[DATA RECORDS]
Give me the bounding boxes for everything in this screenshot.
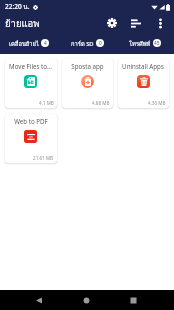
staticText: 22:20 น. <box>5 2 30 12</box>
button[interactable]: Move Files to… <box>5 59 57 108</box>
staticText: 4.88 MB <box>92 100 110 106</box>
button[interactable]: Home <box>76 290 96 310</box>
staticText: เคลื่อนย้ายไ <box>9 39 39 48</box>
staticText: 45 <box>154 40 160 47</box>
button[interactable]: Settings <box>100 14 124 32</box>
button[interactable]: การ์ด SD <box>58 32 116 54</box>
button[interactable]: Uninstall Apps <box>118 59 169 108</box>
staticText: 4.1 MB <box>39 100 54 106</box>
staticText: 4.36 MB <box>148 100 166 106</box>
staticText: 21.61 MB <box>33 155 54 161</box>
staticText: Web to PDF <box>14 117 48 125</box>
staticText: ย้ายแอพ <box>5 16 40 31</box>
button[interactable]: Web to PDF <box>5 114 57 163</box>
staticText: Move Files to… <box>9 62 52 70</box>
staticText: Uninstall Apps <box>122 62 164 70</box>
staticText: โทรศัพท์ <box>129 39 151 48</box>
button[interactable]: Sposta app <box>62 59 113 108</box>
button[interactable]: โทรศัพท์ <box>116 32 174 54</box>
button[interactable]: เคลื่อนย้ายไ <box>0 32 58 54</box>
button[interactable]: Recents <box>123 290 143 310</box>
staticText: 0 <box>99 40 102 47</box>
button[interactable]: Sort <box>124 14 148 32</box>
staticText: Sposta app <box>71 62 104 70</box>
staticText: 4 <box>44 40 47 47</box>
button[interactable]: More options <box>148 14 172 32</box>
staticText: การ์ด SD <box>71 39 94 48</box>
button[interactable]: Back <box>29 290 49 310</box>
[/DATA RECORDS]
[DATA RECORDS]
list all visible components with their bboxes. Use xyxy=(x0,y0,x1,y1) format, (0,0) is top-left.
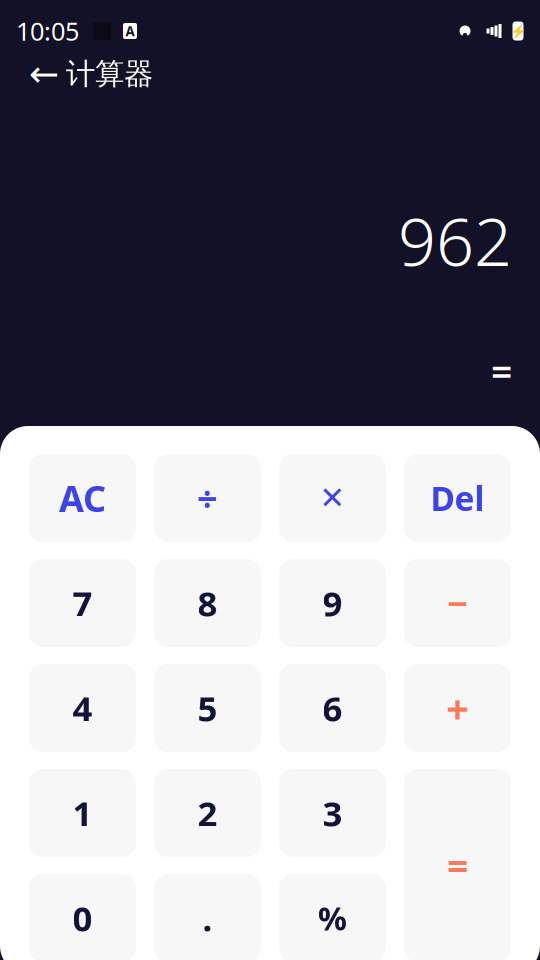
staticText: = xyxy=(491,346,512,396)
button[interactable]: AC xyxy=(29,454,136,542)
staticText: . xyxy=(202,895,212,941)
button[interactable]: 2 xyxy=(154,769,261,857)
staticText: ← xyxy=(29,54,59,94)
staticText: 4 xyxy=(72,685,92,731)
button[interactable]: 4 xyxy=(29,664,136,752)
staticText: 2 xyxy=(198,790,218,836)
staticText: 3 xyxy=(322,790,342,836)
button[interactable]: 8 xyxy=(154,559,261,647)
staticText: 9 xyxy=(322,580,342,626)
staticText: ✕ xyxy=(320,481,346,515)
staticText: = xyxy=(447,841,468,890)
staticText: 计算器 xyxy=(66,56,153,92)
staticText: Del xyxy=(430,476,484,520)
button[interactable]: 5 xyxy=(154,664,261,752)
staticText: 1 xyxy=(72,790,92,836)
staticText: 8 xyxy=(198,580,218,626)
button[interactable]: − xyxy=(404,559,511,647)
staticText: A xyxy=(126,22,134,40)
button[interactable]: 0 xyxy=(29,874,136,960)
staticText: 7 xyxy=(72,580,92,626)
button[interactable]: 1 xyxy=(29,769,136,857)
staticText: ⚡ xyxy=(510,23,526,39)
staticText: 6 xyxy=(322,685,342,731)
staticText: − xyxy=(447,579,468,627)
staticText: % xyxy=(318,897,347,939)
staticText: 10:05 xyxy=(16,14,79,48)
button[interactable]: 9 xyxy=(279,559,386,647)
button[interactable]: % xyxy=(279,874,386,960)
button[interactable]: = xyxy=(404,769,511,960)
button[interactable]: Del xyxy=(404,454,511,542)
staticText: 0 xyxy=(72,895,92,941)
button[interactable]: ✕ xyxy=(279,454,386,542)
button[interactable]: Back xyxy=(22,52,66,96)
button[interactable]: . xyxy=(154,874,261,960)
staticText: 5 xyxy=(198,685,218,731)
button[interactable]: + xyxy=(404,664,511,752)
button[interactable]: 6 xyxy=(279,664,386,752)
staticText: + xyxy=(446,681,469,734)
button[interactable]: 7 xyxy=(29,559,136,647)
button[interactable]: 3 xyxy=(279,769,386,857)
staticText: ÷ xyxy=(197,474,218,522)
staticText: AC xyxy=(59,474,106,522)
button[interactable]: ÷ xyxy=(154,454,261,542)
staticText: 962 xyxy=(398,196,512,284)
[/DATA RECORDS]
Go through the data and copy every line that includes "Apps".

button[interactable]: Uninstall Apps <box>118 59 169 108</box>
staticText: Uninstall Apps <box>122 62 164 70</box>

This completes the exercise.